South Sudan peace talks will be expanded to include a dozen more mediators, the East African bloc IGAD, which has been mediating the negotiations for 17 months, said Thursday.
The expanded talks, dubbed IGAD-Plus, will include representatives from the United States and its partners in the troika for South Sudan, Norway and the United Kingdom; the United Nations, China, five African states, the African Union, and the European Union.
IGAD-Plus will be formally launched at the African Union summit in Johannesburg, South Africa, which starts on Sunday. But the negotiations themselves are expected to take place in Addis Ababa, Ethiopia. A start date for the new round of talks has not yet been announced.
The five African nations that will be at the table are Algeria, Chad, Nigeria, Rwanda and South Africa. They will represent the five regions of the continent.
IGAD chief mediator, Ethiopia’s Seyoum Mesfin, said IGAD will continue to lead the negotiations.
IGAD proposed the expanded formula for the talks this week in Addis Ababa where negotiators for South Sudan's government, the main rebel group, and a group of former political detainees held three days of talks to try to relaunch the effort to end 18 months of fighting.
The lead negotiator for the government, Nhial Deng Nhial, said his side has "no problem with other countries being brought on board" but did not think that having more parties at the table "will add real value" to the negotiations.
But, Nhial added, the number of mediators at the talks "is not the issue.
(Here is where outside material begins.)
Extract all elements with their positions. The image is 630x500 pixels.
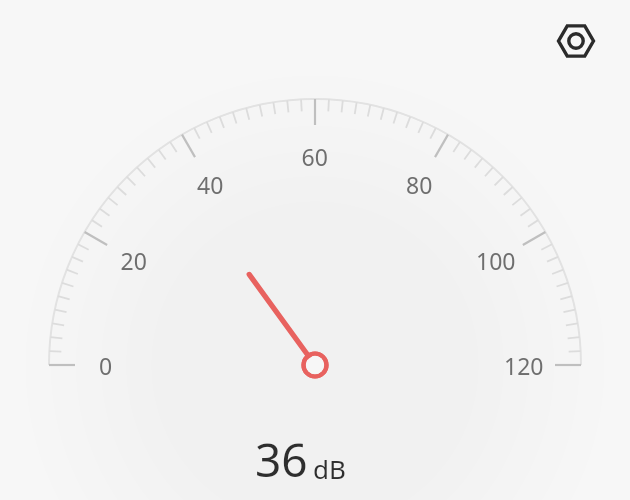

The issue is that the matters that are on the table for discussion should be dealt with more seriously than they are now."
Nhial said the talks' mediators have to get tougher with the rebels, and overrule some of their demands.
"For instance, the idea of the rebellion having their own army during the transitional period. I mean, these are issues that should be dismissed out of hand," he said.
The lead negotiator for Riek Machar's rebel group, Taban Deng Gai, said his side has "accepted fully, whole-heartedly the new mechanism, and we are ready to continue negotiating."
The fighting in South Sudan has forced two million people from their homes, pushed the young nation to the edge of famine and, with much of the fighting based in the oil-producing states of Unity and Upper Nile, crippled the oil-dependent economy.
The last round of peace talks for South Sudan ended without an agreement in early March. Since then, fighting has picked up again in parts of the country.